▶ _TASK OBJECTIVE_: Copy out each line of the material in which the word "người" can be found.

▶ _EXERCISE DATA_:
● ● ● ●
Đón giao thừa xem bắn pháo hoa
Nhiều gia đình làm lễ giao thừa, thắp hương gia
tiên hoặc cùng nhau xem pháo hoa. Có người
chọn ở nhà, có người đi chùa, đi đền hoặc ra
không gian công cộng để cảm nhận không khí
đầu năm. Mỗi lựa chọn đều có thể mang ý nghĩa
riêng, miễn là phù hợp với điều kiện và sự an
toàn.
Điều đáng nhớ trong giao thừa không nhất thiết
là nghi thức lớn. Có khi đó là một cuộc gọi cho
● ● ● ●
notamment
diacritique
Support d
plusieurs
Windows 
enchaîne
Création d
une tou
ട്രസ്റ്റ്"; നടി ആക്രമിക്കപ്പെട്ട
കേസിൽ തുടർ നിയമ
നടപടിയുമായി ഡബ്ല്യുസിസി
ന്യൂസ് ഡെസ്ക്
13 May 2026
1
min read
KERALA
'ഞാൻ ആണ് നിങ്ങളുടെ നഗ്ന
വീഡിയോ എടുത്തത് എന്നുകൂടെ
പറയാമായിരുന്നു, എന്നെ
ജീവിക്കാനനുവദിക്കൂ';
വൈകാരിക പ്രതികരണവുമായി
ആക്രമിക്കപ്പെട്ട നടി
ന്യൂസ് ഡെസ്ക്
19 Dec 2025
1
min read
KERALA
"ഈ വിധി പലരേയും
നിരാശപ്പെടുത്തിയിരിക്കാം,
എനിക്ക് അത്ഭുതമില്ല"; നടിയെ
● ● ● ●
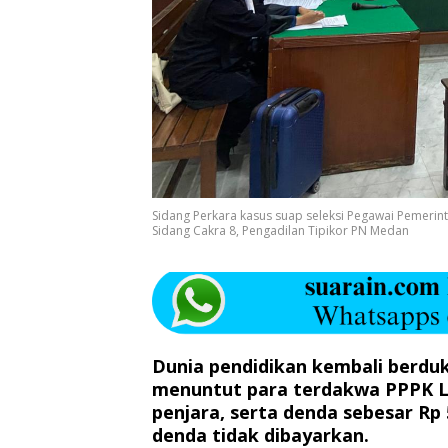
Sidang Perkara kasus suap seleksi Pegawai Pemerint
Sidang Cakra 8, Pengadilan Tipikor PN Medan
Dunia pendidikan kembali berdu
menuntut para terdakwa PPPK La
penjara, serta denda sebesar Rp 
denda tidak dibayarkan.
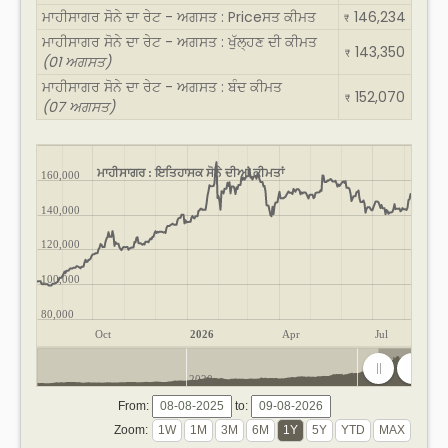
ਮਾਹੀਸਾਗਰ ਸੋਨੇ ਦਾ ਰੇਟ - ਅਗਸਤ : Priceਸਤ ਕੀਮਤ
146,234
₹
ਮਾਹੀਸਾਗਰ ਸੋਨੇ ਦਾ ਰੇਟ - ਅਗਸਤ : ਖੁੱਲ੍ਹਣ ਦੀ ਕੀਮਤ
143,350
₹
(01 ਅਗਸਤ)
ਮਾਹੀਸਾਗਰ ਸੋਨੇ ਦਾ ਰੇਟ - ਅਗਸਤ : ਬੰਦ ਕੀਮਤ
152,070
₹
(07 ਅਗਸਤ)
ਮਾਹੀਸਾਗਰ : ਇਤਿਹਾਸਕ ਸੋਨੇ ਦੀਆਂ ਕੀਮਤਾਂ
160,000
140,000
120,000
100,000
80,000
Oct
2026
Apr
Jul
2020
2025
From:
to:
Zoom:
● ● ● ●
▶ _TASK OUTPUT_:
tiên hoặc cùng nhau xem pháo hoa. Có người
chọn ở nhà, có người đi chùa, đi đền hoặc ra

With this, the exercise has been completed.